Studio album by December Avenue
- Released: December 20, 2019
- Recorded: 2017–2019
- Studios: Tower of Doom Records (Quezon City, Metro Manila)
- Genres: Indie pop; emo; pop punk; pop rock; alternative rock; acoustic rock;
- Length: 53:41
- Label: Tower of Doom
- Producer: Eric Perlas;

December Avenue chronology
| December Avenue (2016) | Langit Mong Bughaw (2019) |  |

Singles from December Avenue
- "Sa Ngalan Ng Pag-Ibig" Released: April 29, 2017; "Kahit 'Di Mo Alam" Released: September 17, 2017; "Bulong" Released: April 8, 2018; "Kung 'Di Rin Lang Ikaw" Released: July 22, 2018; "Magkunwari ('Di Man Tayo)" Released: February 7, 2019; "Dahan" Released: February 14, 2019; "Huling Sandali" Released: April 7, 2019; "Sa Paghimig Mo" Released: December 21, 2019; "Muling Magbabalik" Released: December 21, 2019;

= Langit Mong Bughaw =

Langit Mong Bughaw (lit. 'Your Blue Sky') is the second studio album by Filipino band December Avenue.

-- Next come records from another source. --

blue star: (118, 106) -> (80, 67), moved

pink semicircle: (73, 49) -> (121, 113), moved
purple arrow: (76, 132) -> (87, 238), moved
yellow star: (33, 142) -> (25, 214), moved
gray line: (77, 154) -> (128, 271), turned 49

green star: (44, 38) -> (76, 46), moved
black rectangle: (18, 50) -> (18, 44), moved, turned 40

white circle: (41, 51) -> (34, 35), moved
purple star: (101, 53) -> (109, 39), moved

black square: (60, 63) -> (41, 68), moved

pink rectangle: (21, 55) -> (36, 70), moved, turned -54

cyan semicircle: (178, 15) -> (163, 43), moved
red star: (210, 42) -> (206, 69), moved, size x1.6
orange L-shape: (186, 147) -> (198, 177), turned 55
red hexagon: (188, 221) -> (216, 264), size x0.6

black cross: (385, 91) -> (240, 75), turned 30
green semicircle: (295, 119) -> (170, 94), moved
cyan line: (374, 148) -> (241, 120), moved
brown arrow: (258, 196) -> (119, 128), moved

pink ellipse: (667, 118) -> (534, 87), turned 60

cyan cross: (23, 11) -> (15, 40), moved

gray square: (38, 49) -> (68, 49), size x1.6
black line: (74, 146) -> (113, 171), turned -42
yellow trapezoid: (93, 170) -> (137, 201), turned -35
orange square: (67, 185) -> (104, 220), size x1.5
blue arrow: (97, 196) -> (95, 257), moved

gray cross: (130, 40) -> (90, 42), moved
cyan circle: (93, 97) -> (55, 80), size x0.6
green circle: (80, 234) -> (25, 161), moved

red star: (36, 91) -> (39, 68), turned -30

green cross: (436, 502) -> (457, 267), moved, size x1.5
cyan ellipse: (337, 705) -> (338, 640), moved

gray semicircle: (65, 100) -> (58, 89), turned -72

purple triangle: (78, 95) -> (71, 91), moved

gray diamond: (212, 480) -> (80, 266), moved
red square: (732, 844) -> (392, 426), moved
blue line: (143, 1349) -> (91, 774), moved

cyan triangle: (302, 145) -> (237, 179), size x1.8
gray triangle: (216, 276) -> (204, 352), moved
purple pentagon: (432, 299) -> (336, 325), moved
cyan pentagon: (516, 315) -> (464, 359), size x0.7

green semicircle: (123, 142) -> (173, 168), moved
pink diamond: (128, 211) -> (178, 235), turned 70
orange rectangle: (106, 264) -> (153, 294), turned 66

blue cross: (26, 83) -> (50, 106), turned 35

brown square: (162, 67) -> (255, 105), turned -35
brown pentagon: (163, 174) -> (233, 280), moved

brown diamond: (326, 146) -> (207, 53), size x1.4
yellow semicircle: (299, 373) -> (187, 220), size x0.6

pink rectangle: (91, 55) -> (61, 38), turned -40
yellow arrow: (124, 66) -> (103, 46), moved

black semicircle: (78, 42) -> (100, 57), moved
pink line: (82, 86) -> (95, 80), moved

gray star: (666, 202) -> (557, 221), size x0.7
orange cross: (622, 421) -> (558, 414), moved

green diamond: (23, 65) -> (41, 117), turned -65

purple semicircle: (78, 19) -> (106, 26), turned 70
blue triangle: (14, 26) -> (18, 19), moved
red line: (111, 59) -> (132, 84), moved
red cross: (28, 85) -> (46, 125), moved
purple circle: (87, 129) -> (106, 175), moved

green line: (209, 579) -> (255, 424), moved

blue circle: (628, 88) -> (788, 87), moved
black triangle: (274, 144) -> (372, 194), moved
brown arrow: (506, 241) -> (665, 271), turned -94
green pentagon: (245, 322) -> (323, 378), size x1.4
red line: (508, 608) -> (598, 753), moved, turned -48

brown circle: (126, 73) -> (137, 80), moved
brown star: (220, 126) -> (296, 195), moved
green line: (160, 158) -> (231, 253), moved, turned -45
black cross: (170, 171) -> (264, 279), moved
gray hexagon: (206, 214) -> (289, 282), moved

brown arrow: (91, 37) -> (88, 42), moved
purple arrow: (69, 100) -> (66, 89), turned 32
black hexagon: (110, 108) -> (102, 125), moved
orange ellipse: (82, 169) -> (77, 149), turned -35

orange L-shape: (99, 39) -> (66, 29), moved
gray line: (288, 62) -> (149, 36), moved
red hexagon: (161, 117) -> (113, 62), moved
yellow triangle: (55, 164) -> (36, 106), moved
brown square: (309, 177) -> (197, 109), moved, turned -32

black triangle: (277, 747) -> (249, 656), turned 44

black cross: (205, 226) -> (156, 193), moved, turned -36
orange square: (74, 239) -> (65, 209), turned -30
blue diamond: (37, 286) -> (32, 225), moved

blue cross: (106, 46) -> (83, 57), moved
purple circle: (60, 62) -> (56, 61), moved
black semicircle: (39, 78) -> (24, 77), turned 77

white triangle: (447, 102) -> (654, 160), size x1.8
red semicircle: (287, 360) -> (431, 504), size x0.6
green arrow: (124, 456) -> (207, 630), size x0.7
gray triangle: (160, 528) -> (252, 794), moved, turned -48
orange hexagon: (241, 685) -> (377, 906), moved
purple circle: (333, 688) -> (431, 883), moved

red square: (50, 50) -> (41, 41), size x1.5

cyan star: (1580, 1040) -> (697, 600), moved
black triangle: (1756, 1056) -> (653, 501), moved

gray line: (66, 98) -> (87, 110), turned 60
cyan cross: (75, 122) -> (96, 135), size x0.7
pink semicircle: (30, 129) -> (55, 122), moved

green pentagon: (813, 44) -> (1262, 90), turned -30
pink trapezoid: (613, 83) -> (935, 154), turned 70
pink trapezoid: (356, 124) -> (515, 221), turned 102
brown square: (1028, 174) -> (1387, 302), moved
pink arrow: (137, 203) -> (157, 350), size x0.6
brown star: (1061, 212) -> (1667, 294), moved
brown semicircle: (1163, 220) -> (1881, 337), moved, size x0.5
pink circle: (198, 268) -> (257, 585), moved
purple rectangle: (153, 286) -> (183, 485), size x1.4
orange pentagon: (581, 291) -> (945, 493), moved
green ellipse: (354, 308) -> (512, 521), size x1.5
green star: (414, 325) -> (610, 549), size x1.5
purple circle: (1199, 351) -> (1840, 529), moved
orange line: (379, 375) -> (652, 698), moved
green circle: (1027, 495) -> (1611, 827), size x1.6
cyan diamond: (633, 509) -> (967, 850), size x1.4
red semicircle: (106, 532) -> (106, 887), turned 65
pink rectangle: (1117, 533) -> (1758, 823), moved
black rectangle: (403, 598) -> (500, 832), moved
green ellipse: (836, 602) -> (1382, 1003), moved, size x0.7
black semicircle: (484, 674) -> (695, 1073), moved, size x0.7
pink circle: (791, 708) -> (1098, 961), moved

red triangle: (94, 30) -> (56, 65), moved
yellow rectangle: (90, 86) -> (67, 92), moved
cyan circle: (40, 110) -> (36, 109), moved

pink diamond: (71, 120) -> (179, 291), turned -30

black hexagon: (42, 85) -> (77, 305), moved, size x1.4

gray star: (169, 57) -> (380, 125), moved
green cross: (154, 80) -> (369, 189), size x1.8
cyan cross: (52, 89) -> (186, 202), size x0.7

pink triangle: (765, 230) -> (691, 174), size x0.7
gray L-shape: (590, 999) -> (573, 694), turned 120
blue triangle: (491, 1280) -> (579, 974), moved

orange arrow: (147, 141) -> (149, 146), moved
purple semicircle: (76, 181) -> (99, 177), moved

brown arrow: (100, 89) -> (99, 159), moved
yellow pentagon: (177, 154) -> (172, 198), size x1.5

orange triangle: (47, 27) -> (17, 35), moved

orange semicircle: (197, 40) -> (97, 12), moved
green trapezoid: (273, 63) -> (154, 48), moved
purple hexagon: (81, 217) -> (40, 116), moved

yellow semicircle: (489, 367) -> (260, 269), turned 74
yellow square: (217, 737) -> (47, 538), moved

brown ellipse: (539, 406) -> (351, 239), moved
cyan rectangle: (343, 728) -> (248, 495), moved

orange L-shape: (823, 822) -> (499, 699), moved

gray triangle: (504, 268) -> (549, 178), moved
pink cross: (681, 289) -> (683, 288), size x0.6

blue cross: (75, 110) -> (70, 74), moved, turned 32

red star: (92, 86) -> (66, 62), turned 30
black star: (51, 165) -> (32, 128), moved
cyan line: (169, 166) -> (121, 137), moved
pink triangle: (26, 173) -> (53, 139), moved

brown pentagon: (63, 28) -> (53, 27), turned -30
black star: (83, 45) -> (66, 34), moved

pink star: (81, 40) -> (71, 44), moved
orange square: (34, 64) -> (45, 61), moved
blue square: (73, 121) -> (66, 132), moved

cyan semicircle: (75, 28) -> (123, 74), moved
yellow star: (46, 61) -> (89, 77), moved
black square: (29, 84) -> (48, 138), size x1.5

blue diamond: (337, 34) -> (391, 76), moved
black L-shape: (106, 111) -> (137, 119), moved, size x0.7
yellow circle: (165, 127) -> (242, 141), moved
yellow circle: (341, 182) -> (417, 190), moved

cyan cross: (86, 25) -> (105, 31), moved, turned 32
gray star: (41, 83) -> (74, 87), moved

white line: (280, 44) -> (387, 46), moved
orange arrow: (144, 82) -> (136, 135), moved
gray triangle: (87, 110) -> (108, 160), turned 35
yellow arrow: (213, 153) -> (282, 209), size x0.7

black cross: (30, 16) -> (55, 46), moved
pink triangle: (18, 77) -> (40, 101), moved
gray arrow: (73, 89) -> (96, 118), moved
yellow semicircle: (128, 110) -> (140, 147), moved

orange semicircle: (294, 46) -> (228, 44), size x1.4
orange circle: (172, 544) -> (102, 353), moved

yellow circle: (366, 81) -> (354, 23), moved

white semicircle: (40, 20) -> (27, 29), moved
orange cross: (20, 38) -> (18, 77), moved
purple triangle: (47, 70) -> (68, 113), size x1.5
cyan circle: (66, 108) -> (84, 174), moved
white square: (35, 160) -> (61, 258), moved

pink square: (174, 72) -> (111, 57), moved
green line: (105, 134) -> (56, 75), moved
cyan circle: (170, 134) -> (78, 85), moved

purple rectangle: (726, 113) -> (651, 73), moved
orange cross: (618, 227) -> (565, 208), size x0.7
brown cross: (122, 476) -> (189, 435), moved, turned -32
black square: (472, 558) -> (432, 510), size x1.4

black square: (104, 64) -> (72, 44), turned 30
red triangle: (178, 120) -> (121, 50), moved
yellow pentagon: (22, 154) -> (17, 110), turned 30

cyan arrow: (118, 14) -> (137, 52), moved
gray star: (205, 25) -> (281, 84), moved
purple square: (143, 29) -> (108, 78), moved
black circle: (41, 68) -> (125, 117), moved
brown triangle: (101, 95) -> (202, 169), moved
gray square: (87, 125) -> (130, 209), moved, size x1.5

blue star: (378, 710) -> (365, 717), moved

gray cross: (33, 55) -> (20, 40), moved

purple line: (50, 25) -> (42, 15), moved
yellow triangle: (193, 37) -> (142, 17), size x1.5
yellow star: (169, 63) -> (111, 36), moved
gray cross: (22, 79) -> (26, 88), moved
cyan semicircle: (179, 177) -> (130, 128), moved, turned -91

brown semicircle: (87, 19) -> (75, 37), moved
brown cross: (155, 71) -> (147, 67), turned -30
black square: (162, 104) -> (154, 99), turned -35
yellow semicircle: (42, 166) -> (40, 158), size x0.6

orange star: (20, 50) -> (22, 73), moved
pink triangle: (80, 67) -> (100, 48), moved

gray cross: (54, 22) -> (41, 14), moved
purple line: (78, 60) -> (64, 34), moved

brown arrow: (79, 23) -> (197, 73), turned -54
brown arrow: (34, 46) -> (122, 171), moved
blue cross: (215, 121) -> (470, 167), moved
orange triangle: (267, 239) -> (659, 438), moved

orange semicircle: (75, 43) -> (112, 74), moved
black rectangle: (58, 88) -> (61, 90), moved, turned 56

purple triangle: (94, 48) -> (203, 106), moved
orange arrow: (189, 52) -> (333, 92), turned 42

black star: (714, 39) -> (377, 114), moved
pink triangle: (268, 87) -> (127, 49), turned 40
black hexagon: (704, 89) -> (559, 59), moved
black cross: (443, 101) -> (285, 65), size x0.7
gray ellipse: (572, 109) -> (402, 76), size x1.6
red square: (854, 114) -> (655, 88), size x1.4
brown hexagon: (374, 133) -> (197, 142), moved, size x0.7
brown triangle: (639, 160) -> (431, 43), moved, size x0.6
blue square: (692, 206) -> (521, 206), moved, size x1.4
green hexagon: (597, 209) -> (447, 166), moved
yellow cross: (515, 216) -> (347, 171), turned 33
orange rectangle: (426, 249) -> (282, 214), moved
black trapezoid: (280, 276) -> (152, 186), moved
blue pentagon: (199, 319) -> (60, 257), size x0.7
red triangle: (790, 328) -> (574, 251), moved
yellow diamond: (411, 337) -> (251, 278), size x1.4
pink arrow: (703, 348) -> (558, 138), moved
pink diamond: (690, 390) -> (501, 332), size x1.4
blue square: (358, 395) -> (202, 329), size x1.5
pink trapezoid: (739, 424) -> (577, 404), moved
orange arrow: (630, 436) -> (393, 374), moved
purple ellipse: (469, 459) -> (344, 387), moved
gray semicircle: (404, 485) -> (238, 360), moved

It was released on December 20, 2019, by Tower of Doom Records. It is currently the most streamed Filipino album of all time on Spotify.

==Background==
Three years after releasing their self-titled debut album, December Avenue released their sophomore album on 20 December 2019. Released under Tower of Doom Music, the album contains 11 tracks.

==Singles==
December Avenue released their first single "Sa Ngalan Ng Pag-Ibig" in April 2017.

"Kahit 'Di Mo Alam", the second single of the album was released in September 2017.

The third single of the album "Bulong" was released in April 2018. According to Koi Busalla, the band manager/ co-producer, the music video of the song tackles about mental health awareness, he explained in an interview, "They basically based it on the song’s message itself. From that idea, we picked our brains out and enhanced every possible scene that would make it more dramatic at the same time realistic. We want to show people that we should love someone unconditionally. These lines speaks deeper than words. “Ako’y alipin ng pag-ibig mo / Handang ibigin ang ‘sang tulad mo.” You can love someone but not anyone can love someone at his/her worst."

The fourth single of the album "Kung 'Di Rin Lang Ikaw" was released in July 2018, in collaboration with Filipina singer Moira Dela Torre. According to Zel Bautista, the lead singer of the band, the song is about moving on, he said in an interview, "I always put myself in other people’s shoes to feel what they do in a situation to become relatable with listeners." The song was used as one of the official soundtracks of Hello, Love, Goodbye.

The fifth single, "Magkunwari ('Di Man Tayo)" was released in February 2019. The song was used as the official sound track of Filipino tv-series TODA One I Love.

The sixth single "Dahan" was released in February 2019, one week after releasing their fifth single. Although the song became popular in 2014 as Filipino singer Jireh Lim released a video of him singing the song, many fans were confused of who the original singer was, Lim then explained on his tweet, "Nag cover lang po ako ng song na Dahan. How many times do I have to remind you?! December Avenue po ang original non.".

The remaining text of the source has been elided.